Après que Monsieur Belgarde eut plusieurs fois rappelé la classe à l'ordre, il réussit à obtenir le silence. Il s'éclaircit la gorge, avant d'annoncer :

-Bien, maintenant nous allons passer à la correction du devoir.

-Ca me gave déjà, me souffle Gabriel, assez bas pour que Monsieur Belgarde ne l'entende pas.

Je ne lui répondis pas et tâchai de me concentrer sur la correction ; j'avais révisé pour ce contrôle, au moins une heure, et je ne comprenais pas d'où venait mes erreurs. Il me semblait pourtant avoir mis les bonnes réponses. Le professeur ne tarda pas à éclairer ma lanterne :

-Vous êtes au lycée maintenant, il ne s'agit pas seulement d'apprendre bêtement par cœur votre cours, mais de réfléchir pour utiliser les bons exemples, des exemples pertinents pour répondre aux questions. En d'autres termes, il vous faut penser le sujet.

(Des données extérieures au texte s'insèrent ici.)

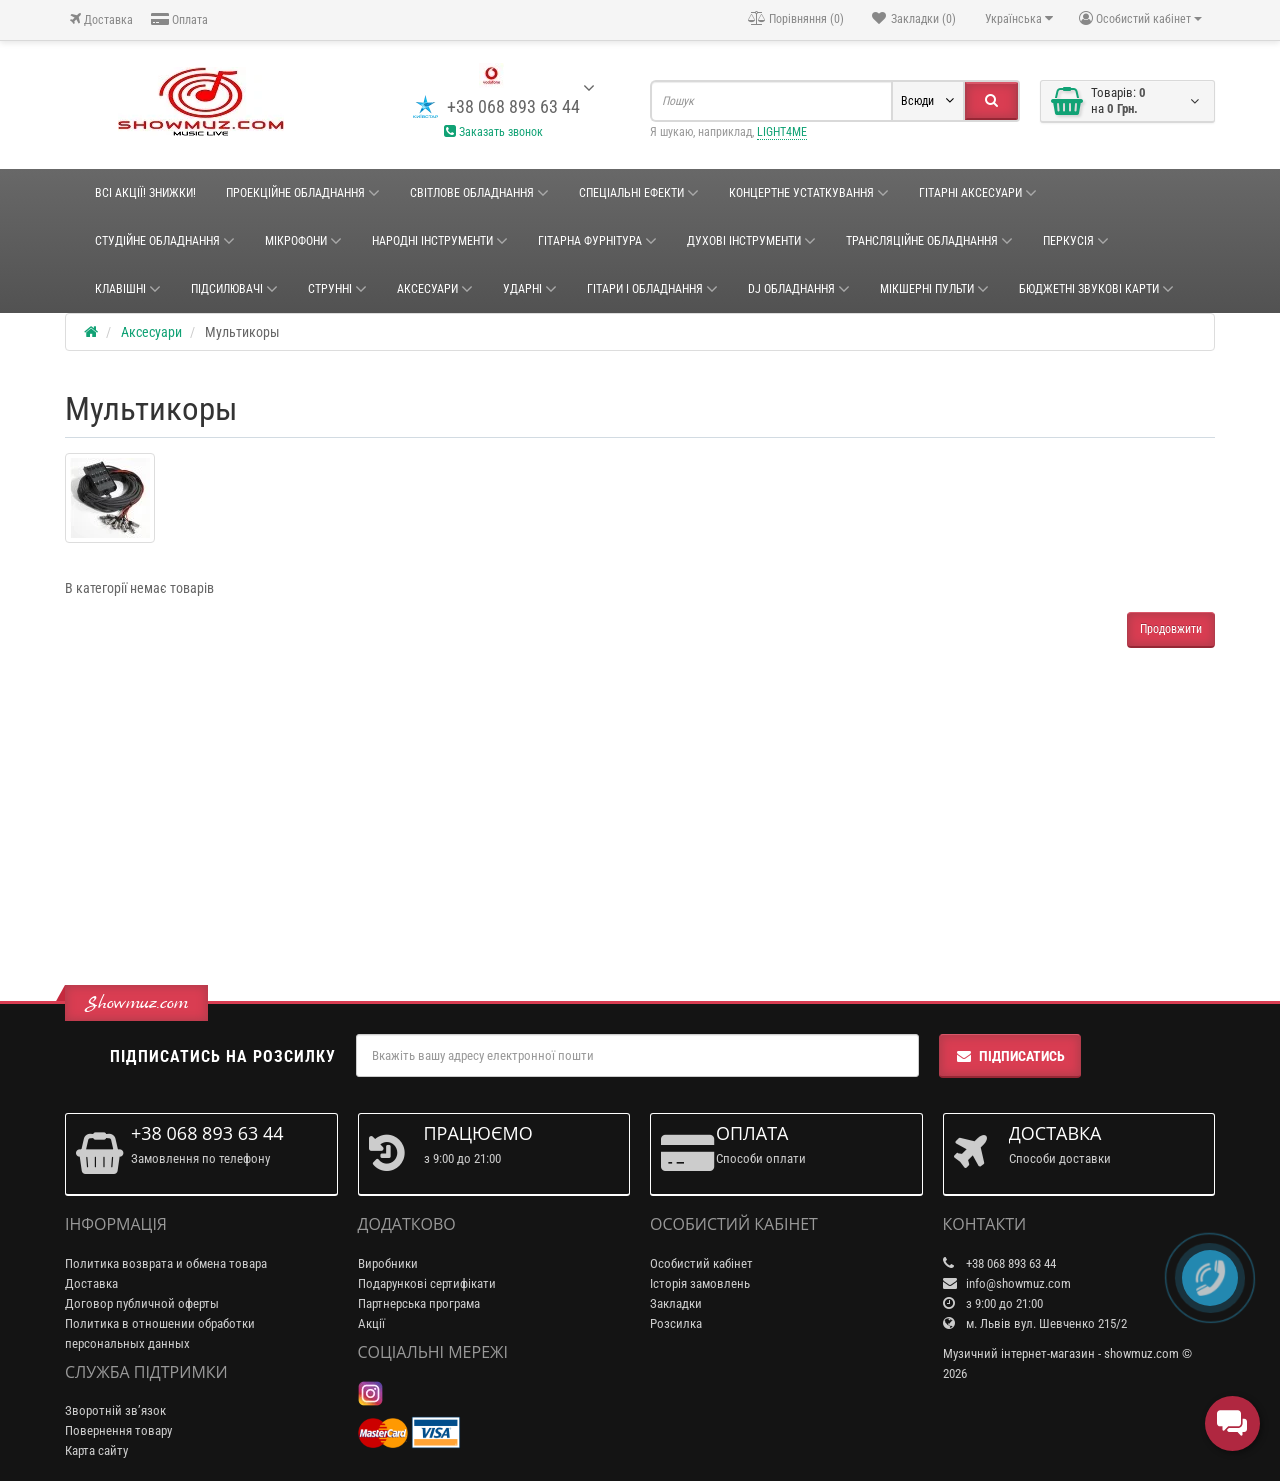 Image resolution: width=1280 pixels, height=1481 pixels. I want to click on Особистий кабінет, so click(701, 1263).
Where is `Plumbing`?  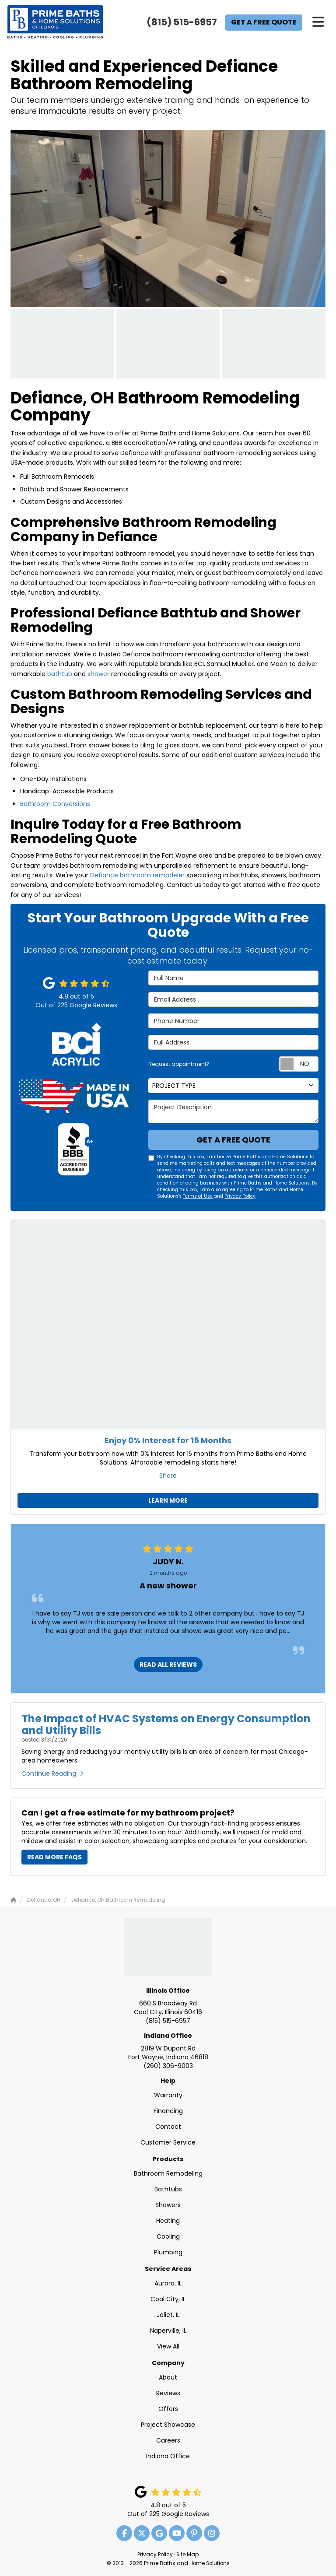 Plumbing is located at coordinates (168, 2252).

Je n'ai pu m'empêcher de lâcher un gros soupire. Cette année de seconde s'annonce difficile. Si maintenant, il faut encore faire plus qu'apprendre, cela va être compliqué.

Monsieur Belgarde déroule son corrigé d'un ton mécanique jusqu'à ce que la sonnerie retentisse et disperse de nouveau l'attention des élèves. Chacun ramassait ses affaires avec empressement, tout en recommençant avec le voisin, la conversation qu'ils avaient arrêtés au début du court ; exactement là où ils l'avaient laissés. Aucun n'entendit Monsieur Belgrade dire :

-Nous finirons la correction demain, rapportez bien vos copies !

Quant à moi, je ne faisais pas exception et fourrais ma trousse dans mon sac à dos, ainsi que ma copie, sans trop prendre la peine de savoir si j'allais ainsi la froisser. J'espère que mon père ne demandera pas à la voir, sinon, je me ferai doublement assassiner !

-Vous prenez le bus, ou vous rentrez à pied ? Demanda Gabriel son sac sur les épaules, déjà prêts à sortir.

Mélissa à son tour enfila son manteau et nous emboîta le pas vers la sortie, déjà obstruée de camarades de classe.

-On pourrait marcher un peu, non ? Il fait beau, autant profiter car cela ne sera sûrement pas le cas très longtemps, maintenant.

-Je déteste le mois de novembre, il fait toujours froid.

-En même temps, si tu mettais autre chose qu'un T-Shirt, Gab, tu aurais peut-être plus chaud !

-Certes, Mel, mais dans ce cas, tu ne pourrais pas admirer mes abdos saillants sous mon T-shirt moulant ! fanfaronna mon ami, en bombant le torse.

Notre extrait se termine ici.